Reading Online Novel

River Wolf(59)



“Thank you,” she said, then shocked him when she leaned over and pressed her lips to his cheek. The contact soothed his wolf further, and he squeezed her hand rather than claim her for a more thorough kiss. Story first. Kiss next. Plan decided upon, he raised his eyebrows but stayed silent lest he derail her again. “I dropped the bag on the ground and wrenched the top open and reached for the bag and there’s a bear staring at the bag, then at me. I swear my heart stopped. Everything stopped. It was like I could hear his breathing and feel my blood chugging through my veins…I wanted to scream, but I didn’t.”

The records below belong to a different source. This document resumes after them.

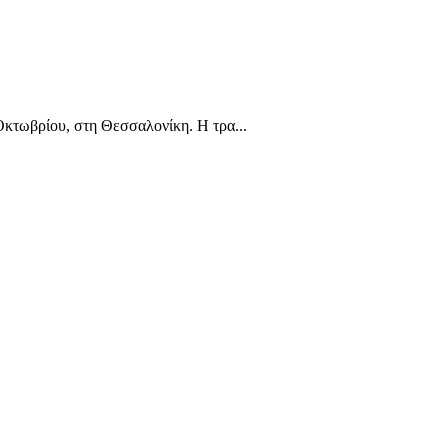
κτωβρίου, στη Θεσσαλονίκη. Η τρα...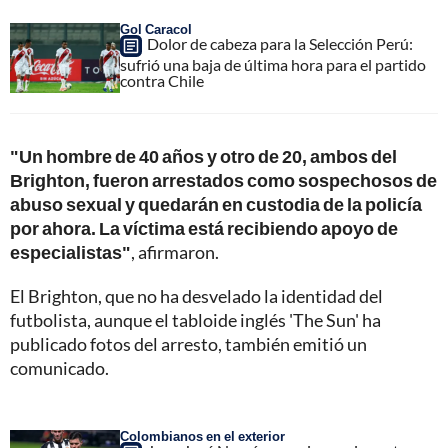
Gol Caracol
Dolor de cabeza para la Selección Perú:
sufrió una baja de última hora para el partido
contra Chile
"Un hombre de 40 años y otro de 20, ambos del
Brighton, fueron arrestados como sospechosos de
abuso sexual y quedarán en custodia de la policía
por ahora. La víctima está recibiendo apoyo de
especialistas"
, afirmaron.
El Brighton, que no ha desvelado la identidad del
futbolista, aunque el tabloide inglés 'The Sun' ha
publicado fotos del arresto, también emitió un
comunicado.
Colombianos en el exterior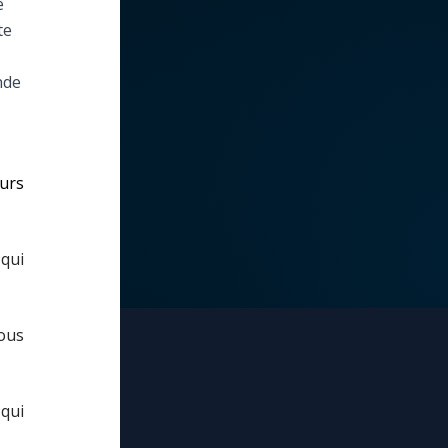
e
te
nde
urs
 qui
nous
 qui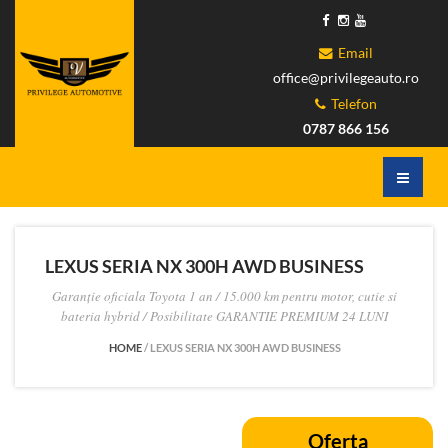
Email
office@privilegeauto.ro
Telefon
0787 866 156
LEXUS SERIA NX 300H AWD BUSINESS
Garanție oficiala Toyota 1 an / 15.000 km pentru motor, cutie si
bateria hybrid / Posibilitate GARANTIE PREMIUM 24 LUNI
HOME
/
LEXUS SERIA NX 300H AWD BUSINESS
Oferta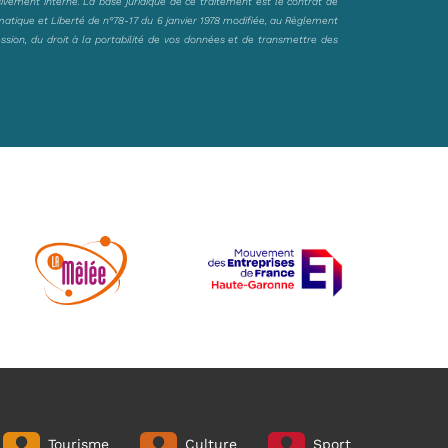
sivement interne. La base juridique de ce traitement est le contrat de
matique et Liberté de n°78-17 du 6 janvier 1978 modifiée, au Règlement
ession, du droit à la portabilité de vos données et de transmettre des
Tourisme
Culture
Sport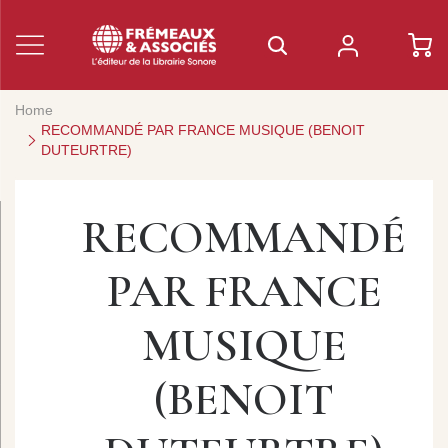
Home
RECOMMANDÉ PAR FRANCE MUSIQUE (BENOIT
DUTEURTRE)
RECOMMANDÉ
PAR FRANCE
MUSIQUE
(BENOIT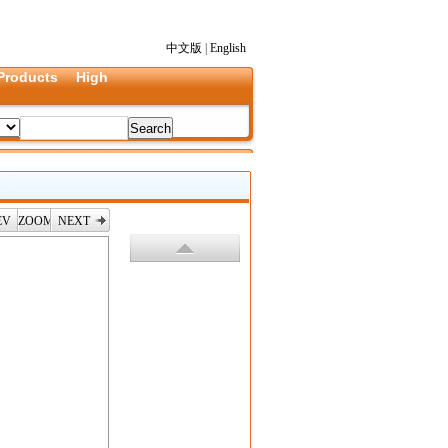
中文版
|
English
Products
High
EV
ZOOM
NEXT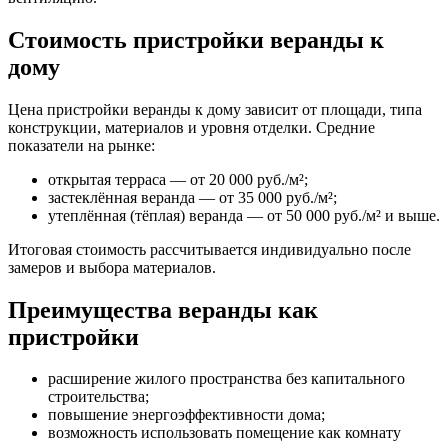
Стоимость пристройки веранды к
дому
Цена пристройки веранды к дому зависит от площади, типа
конструкции, материалов и уровня отделки. Средние
показатели на рынке:
открытая терраса — от 20 000 руб./м²;
застеклённая веранда — от 35 000 руб./м²;
утеплённая (тёплая) веранда — от 50 000 руб./м² и выше.
Итоговая стоимость рассчитывается индивидуально после
замеров и выбора материалов.
Преимущества веранды как
пристройки
расширение жилого пространства без капитального
строительства;
повышение энергоэффективности дома;
возможность использовать помещение как комнату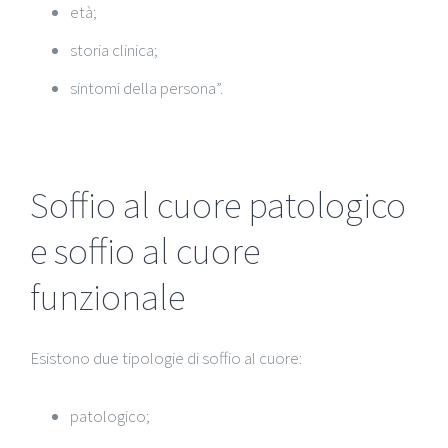
età;
storia clinica;
sintomi della persona”.
Soffio al cuore patologico
e soffio al cuore
funzionale
Esistono due tipologie di soffio al cuore:
patologico;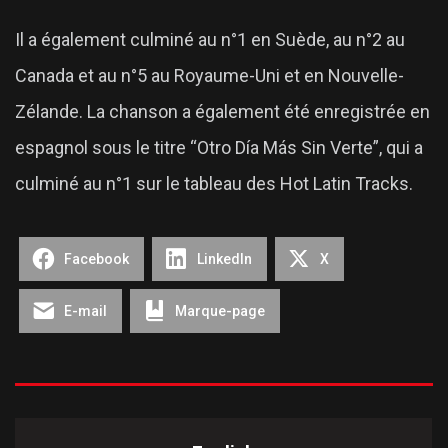
Il a également culminé au n°1 en Suède, au n°2 au
Canada et au n°5 au Royaume-Uni et en Nouvelle-
Zélande. La chanson a également été enregistrée en
espagnol sous le titre “Otro Día Más Sin Verte”, qui a
culminé au n°1 sur le tableau des Hot Latin Tracks.
Facebook
LinkedIn
X
E-mail
Marque-page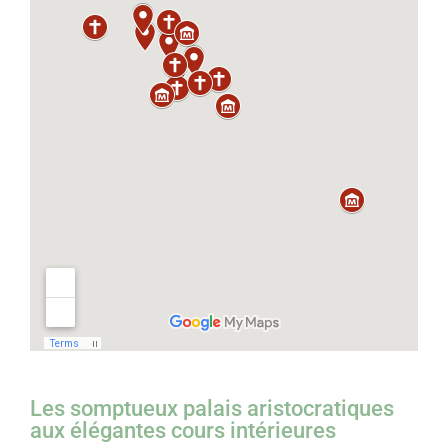
Les somptueux palais aristocratiques
aux élégantes cours intérieures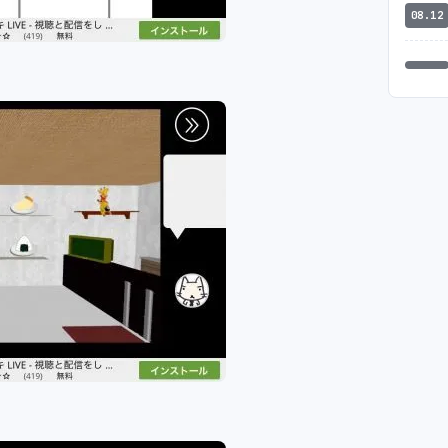
08.12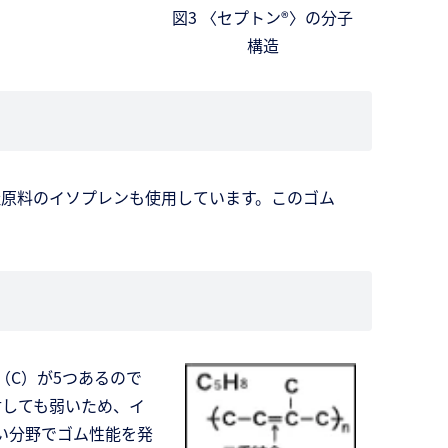
図3 〈セプトン®〉の分子
構造
社原料のイソプレンも使用しています。このゴム
（C）が5つあるので
対しても弱いため、イ
い分野でゴム性能を発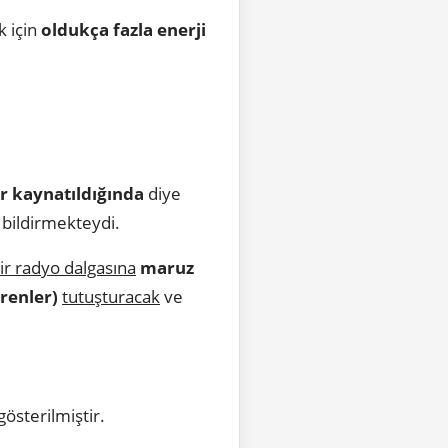
k için
oldukça fazla enerji
r kaynatıldığında
diye
bildirmekteydi.
ir radyo dalgasına
maruz
erenler)
tutuşturacak
ve
österilmiştir.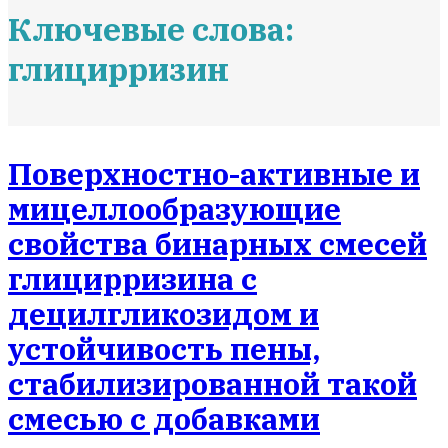
Ключевые слова:
глицирризин
Поверхностно-активные и
мицеллообразующие
свойства бинарных смесей
глицирризина с
децилгликозидом и
устойчивость пены,
стабилизированной такой
смесью с добавками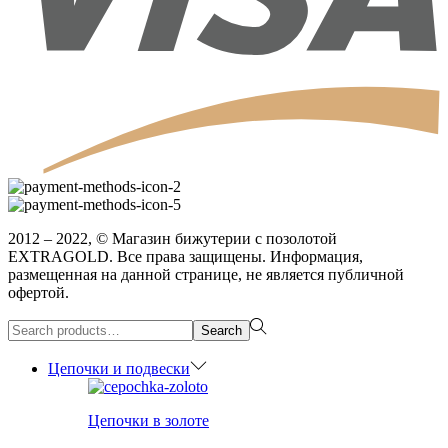
2012 – 2022, © Магазин бижутерии с позолотой
EXTRAGOLD. Все права защищены. Информация,
размещенная на данной странице, не является публичной
офертой.
Search
Search
for:>
Цепочки и подвески
Цепочки в золоте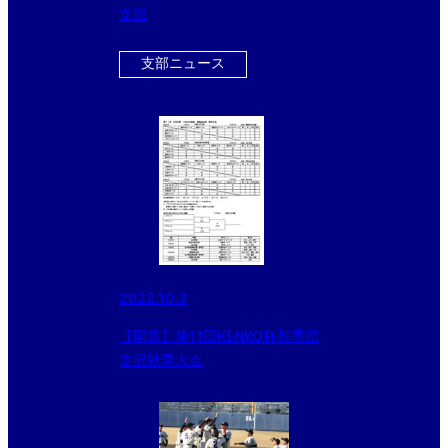
支部
支部ニュース
2022.10.3
【開幕】第11回KENKO杯群馬県
支部秋季大会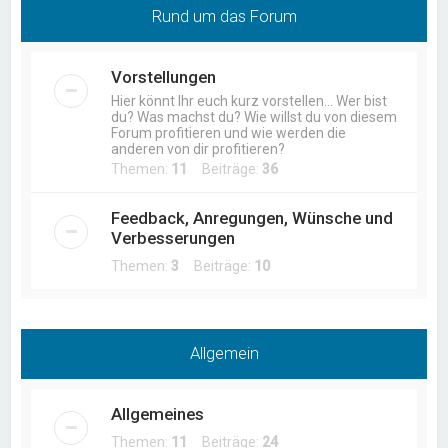
Rund um das Forum
Vorstellungen
Hier könnt Ihr euch kurz vorstellen... Wer bist
du? Was machst du? Wie willst du von diesem
Forum profitieren und wie werden die
anderen von dir profitieren?
Themen:
11
Beiträge:
36
Feedback, Anregungen, Wünsche und
Verbesserungen
Themen:
3
Beiträge:
10
Allgemein
Allgemeines
Themen:
11
Beiträge:
24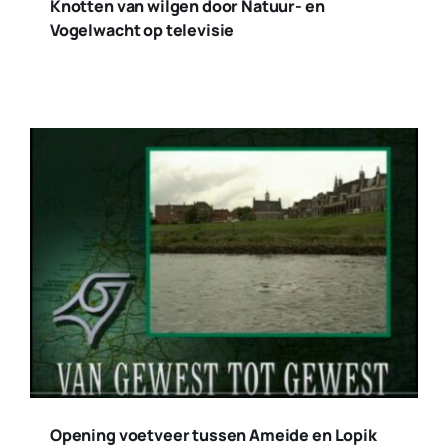
Knotten van wilgen door Natuur- en
Vogelwacht op televisie
Opening voetveer tussen Ameide en Lopik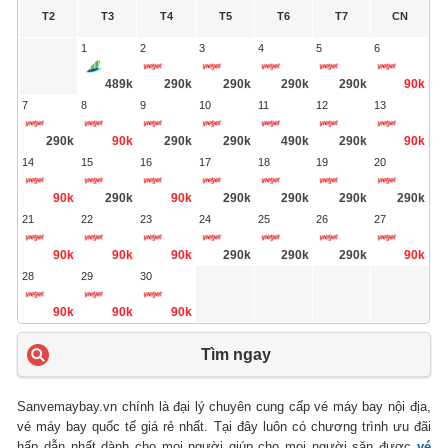
T2
T3
T4
T5
T6
T7
CN
1
2
3
4
5
6
489k
290k
290k
290k
290k
90k
7
8
9
10
11
12
13
290k
90k
290k
290k
490k
290k
90k
14
15
16
17
18
19
20
90k
290k
90k
290k
290k
290k
290k
21
22
23
24
25
26
27
90k
90k
90k
290k
290k
290k
90k
28
29
30
90k
90k
90k
Tìm ngay
Sanvemaybay.vn chính là đại lý chuyên cung cấp vé máy bay nội địa,
vé máy bay quốc tế giá rẻ nhất. Tại đây luôn có chương trình ưu đãi
hấp dẫn nhất dành cho mọi người giúp cho mọi người săn được
vé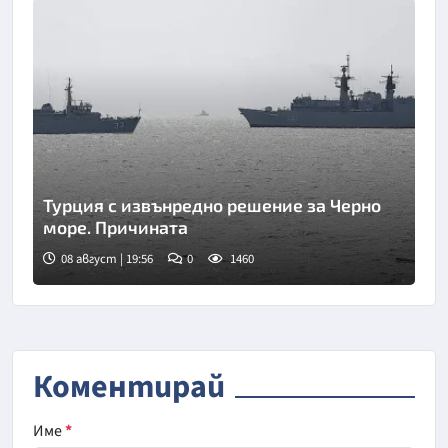
Турция с извънредно решение за Черно
море. Причината
08 август | 19:56
0
1460
Коментирай
Име
*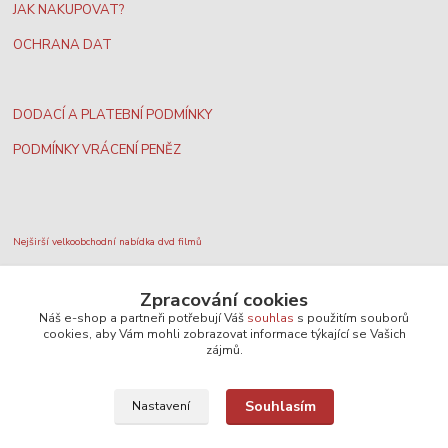
JAK NAKUPOVAT?
OCHRANA DAT
DODACÍ A PLATEBNÍ PODMÍNKY
PODMÍNKY VRÁCENÍ PENĚZ
Nejširší velkoobchodní nabídka dvd filmů
Zpracování cookies
Plážový volejbal, rezervace kurtů
Náš e-shop a partneři potřebují Váš
souhlas
s použitím souborů
cookies, aby Vám mohli zobrazovat informace týkající se Vašich
zájmů.
Filmové novinky na DVD a Blu-Ray
Souhlasím
Nastavení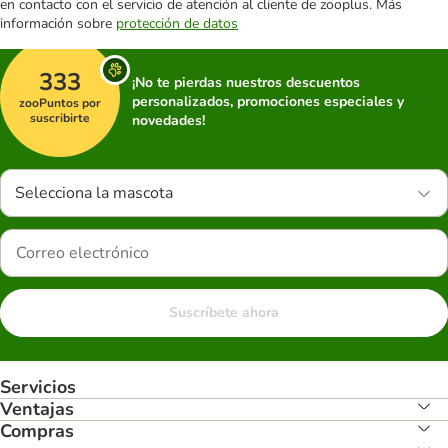
en contacto con el servicio de atención al cliente de zooplus. Más
información sobre
protección de datos
333
¡No te pierdas nuestros descuentos
personalizados, promociones especiales y
zooPuntos por
suscribirte
novedades!
Selecciona la mascota
Suscríbete ahora
Servicios
Ventajas
Compras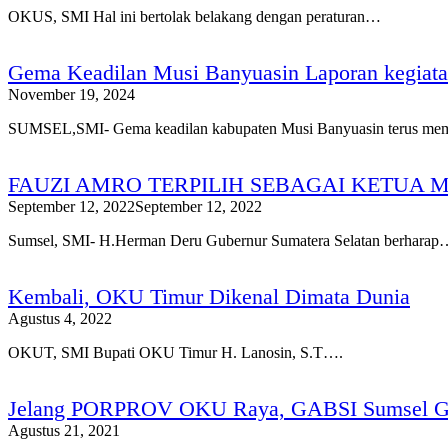
OKUS, SMI Hal ini bertolak belakang dengan peraturan…
Gema Keadilan Musi Banyuasin Laporan kegiat
November 19, 2024
SUMSEL,SMI- Gema keadilan kabupaten Musi Banyuasin terus m
FAUZI AMRO TERPILIH SEBAGAI KETUA 
September 12, 2022
September 12, 2022
Sumsel, SMI- H.Herman Deru Gubernur Sumatera Selatan berharap
Kembali, OKU Timur Dikenal Dimata Dunia
Agustus 4, 2022
OKUT, SMI Bupati OKU Timur H. Lanosin, S.T….
Jelang PORPROV OKU Raya, GABSI Sumsel Gel
Agustus 21, 2021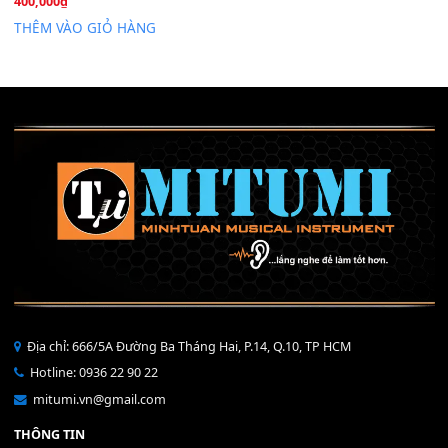
Mỡ tra phím đàn Piano Organ
40,000
₫
THÊM VÀO GIỎ HÀNG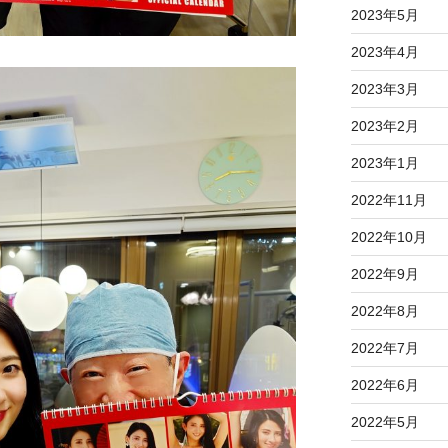
2023年5月
2023年4月
2023年3月
2023年2月
2023年1月
2022年11月
2022年10月
2022年9月
2022年8月
2022年7月
2022年6月
2022年5月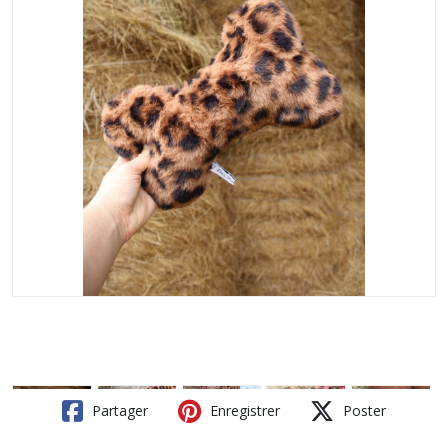
Partager
Enregistrer
Poster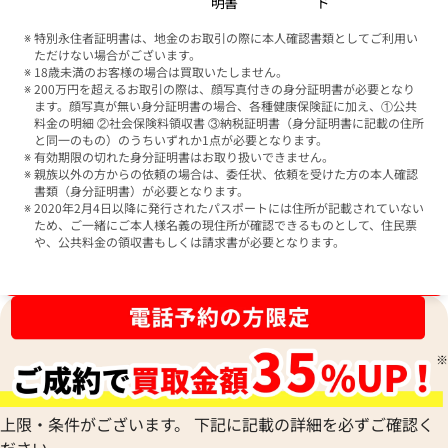
明書
ド
特別永住者証明書は、地金のお取引の際に本人確認書類としてご利用い
ただけない場合がございます。
18歳未満のお客様の場合は買取いたしません。
200万円を超えるお取引の際は、顔写真付きの身分証明書が必要となり
ます。顔写真が無い身分証明書の場合、各種健康保険証に加え、①公共
料金の明細 ②社会保険料領収書 ③納税証明書（身分証明書に記載の住所
と同一のもの）のうちいずれか1点が必要となります。
有効期限の切れた身分証明書はお取り扱いできません。
親族以外の方からの依頼の場合は、委任状、依頼を受けた方の本人確認
書類（身分証明書）が必要となります。
2020年2月4日以降に発行されたパスポートには住所が記載されていない
ため、ご一緒にご本人様名義の現住所が確認できるものとして、住民票
や、公共料金の領収書もしくは請求書が必要となります。
ブランド品買取強化中！売るなら今！
上限・条件がございます。 下記に記載の詳細を必ずご確認く
ださい。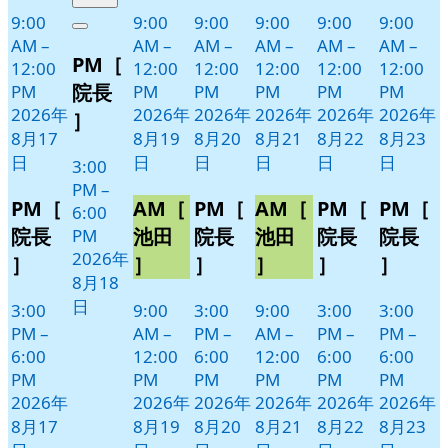
年
件
9:00
9:00
9:00
9:00
9:00
9:00
Close
8
の
AM
–
AM
–
AM
–
AM
–
AM
–
AM
–
PM［
月
イ
12:00
12:00
12:00
12:00
12:00
12:00
18
ベ
院長
PM
PM
PM
PM
PM
PM
日
ン
2026年
2026年
2026年
2026年
2026年
2026年
］
ト)
8月17
8月19
8月20
8月21
8月22
8月23
日
日
日
日
日
日
3:00
PM
–
PM［
AM［
PM［
AM［
PM［
PM［
6:00
院長
池田
院長
池田
院長
院長
PM
2026年
］
］
］
］
］
］
8月18
日
3:00
9:00
3:00
9:00
3:00
3:00
PM
–
AM
–
PM
–
AM
–
PM
–
PM
–
6:00
12:00
6:00
12:00
6:00
6:00
PM
PM
PM
PM
PM
PM
2026年
2026年
2026年
2026年
2026年
2026年
8月17
8月19
8月20
8月21
8月22
8月23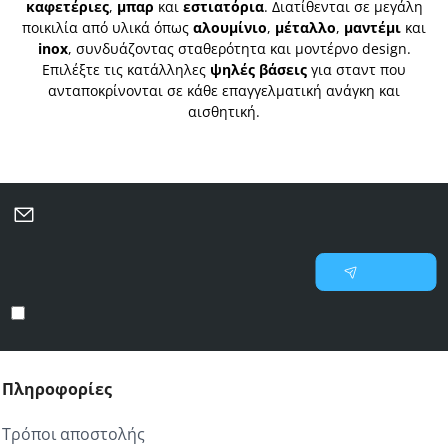
καφετέριες
,
μπαρ
και
εστιατόρια
. Διατίθενται σε μεγάλη
ποικιλία από υλικά όπως
αλουμίνιο
,
μέταλλο
,
μαντέμι
και
inox
, συνδυάζοντας σταθερότητα και μοντέρνο design.
Επιλέξτε τις κατάλληλες
ψηλές βάσεις
για σταντ που
ανταποκρίνονται σε κάθε επαγγελματική ανάγκη και
αισθητική.
Μάθετε πρώτοι για νέες προσφορές και επιλεγμένες
προτάσεις
Γράψτε
Εγγραφή
το
email
Έχω διαβάσει και αποδέχομαι τους
Προστασία προσωπικών δεδομένων
σας
Πληροφορίες
Τρόποι αποστολής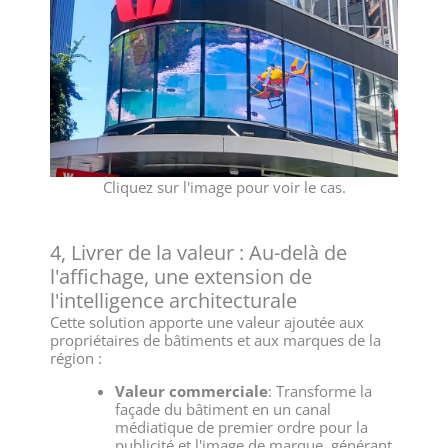
Cliquez sur l'image pour voir le cas.
4, Livrer de la valeur : Au-delà de
l'affichage, une extension de
l'intelligence architecturale
Cette solution apporte une valeur ajoutée aux
propriétaires de bâtiments et aux marques de la
région :
Valeur commerciale
: Transforme la
façade du bâtiment en un canal
médiatique de premier ordre pour la
publicité et l'image de marque, générant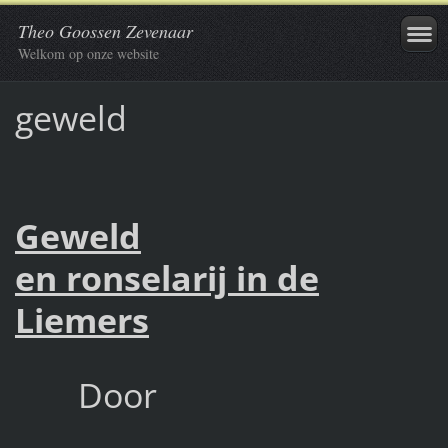
Theo Goossen Zevenaar
Welkom op onze website
geweld
Geweld
en ronselarij in de
Liemers
Door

The masterful way she punched emotion into her tale and the adrenaline fueling her voice left him and his wolf captivated. Tension flowed through him. Scanning the yard around them automatically, he cataloged and identified everything in the area from the wolves moving closer to Hatcher’s place to the bees hovering over the roses near the trellis. Nothing that large or dangerous was getting near her again.

“Screaming wouldn’t help and it was a huge bear, and yes, it was dark and probably skewed what I could see, but I don’t care. That close, all I could make out were teeth and claws. It’s dark and the porch light is far away, but I swear the world got brighter for a few seconds and I could really see the bear.” Licking her lips, she took on a faraway expression as though she were back in the moment. Perhaps she was reliving it, as only a visceral memory could be experienced.

If only he could have been there when the bear appeared…the day brightened? Separating his emotional response from the impossibility of a human developing night sight, he studied her eyes. They remained pure amber in color, but the pupil constricted and narrowed.

“I knew it was me or the bear, and I was no match for his claws or his teeth, but if I ran…I didn’t think I would be fast enough to make it inside and even if I did. One swipe of his claws could sever an artery, and I’d be dead before I hit the door.” Blowing out another breath, she said, “So I glared at him. I refused to run. I dug in my heels, and I stopped being afraid. I told him to get out of there. He met my gaze, and I think he understood me, because he backed away a pace, then another and another and finally turned and lumbered off.”

Pride flooded him. She’d faced down a bear.

“I stared him down. After he left, I stood there, shaking and the world got a little darker and suddenly I remembered the trash. By the time I got in the house I was soaked in sweat, and I couldn’t calm down. I paced for hours, but I did it and I survived.”

No shit. Her scent changed and for a split second he caught a note of sunshine and musk, then it was gone again. Pack. Not pack. Wolf. Not wolf. Leaning closer to her, he rubbed his nose lightly against hers in part to offer comfort and in part to test what he’d just scented.

“You believe me.” Her breath whispered over his lips.

“Absolutely.” The answer flowed from him without hesitation. He tasted the truth in her words. Nothing in her tale had been manufactured.

Abandoning her coffee cup, she hugged him and he gathered her into his arms, satisfying his earlier urge to pull her into his lap. Nestled close, he breathed in deep the delicious fragrance that was wholly hers.

“No one ever believes.” She chuckled, the sound almost self-deprecating. “They laugh, make jokes and pretend, but they always tell me I’m making it up. Either it wasn’t a big bear or it wasn’t there or…you know, I’m exaggerating.”

“You aren’t. You stared down a bear. You’re very lucky to be alive.” Lucky and strong. She’d met and held his gaze any number of times. Fought to hold it when others would have long since given up the battle. “Thank you.”

“For what?” She drew away enough to let their gazes meet, but not so far that he couldn’t still feel her breath against his skin.

“For surviving. For being you.” God help him. “For taking care of Luc and bringing him here so I could meet you.”

“You may not thank me in a minute.” The soft bubble around them seemed to burst with the declaration.

“Why is that?”

“Because I saw something else almost as unbelievable and yet—I know what I saw and I’ve been wrestling with how to ask you for three days.” So, her reticence had been borne of something else.

Searching her sober expression, he found no clues to what worried her. “Ask.”

“When I brought Luc here, five days ago, he had a broken arm and two broken legs among other issues. When I saw him thirty some odd hours later, his casts were off and he was using both arms like nothing ever happened to them.”